Helping propel growth, business and consumers have received a $136 billion stimulus this year from tax cuts. Quarterly economic growth is on track to be the strongest since 2014. Housing starts are up 11 percent so far this year.
From this position of strength, President Donald Trump is gambling that he can deploy tariffs to his advantage even though they will inflict some pain on businesses and consumers that backed him in 2016. The Trump team's calculation appears to be that foreign countries have no choice but to trade with the world's largest economy and will ultimately have to yield.
The president hopes to extract concessions not only from China but also from such long-standing allies as the European Union, Canada and Mexico.
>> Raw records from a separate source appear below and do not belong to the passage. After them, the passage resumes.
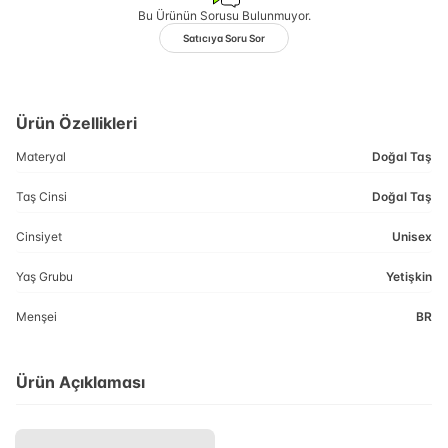
Bu Ürünün Sorusu Bulunmuyor.
Satıcıya Soru Sor
Ürün Özellikleri
Materyal
Doğal Taş
Taş Cinsi
Doğal Taş
Cinsiyet
Unisex
Yaş Grubu
Yetişkin
Menşei
BR
Ürün Açıklaması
His stated goal is to reduce U.S. trade imbalances and create more U.S. manufacturing jobs.
So far, the economy can absorb the costs of the new tariffs, including separate steel and aluminum import taxes, without suffering a crushing hit. But the pain could intensify. Trump has threatened a 20 percent tariff on roughly $50 billion of auto imports from the European Union. Those tariffs could lead to reciprocal taxes from other countries that could hurt U.S. automakers and lead to layoffs.
Trump has warned that he may eventually impose tariffs on more than $500 billion of Chinese imports. He said in a speech in Montana last week that other countries will agree to his terms — "and if they don't, we'll actually do better."
"Our allies, in many cases, were worse than our enemies," the president said. "We opened our country to their goods, but they put up massive barriers to keep our products and our goods the hell out of their country because they didn't want that competition."
From soybean farmers and pork producers to the motorcycle manufacturer Harley Davidson, numerous American exporters are facing upheavals from the tariffs.
Still, some U.S. companies are benefiting. Braidy Industries, for example, just broke ground on an aluminum mill near Ashland, Kentucky. It says it's already sold twice the plant's capacity for the first seven years of production after actions by the U.S. government to protect America's aluminum industry.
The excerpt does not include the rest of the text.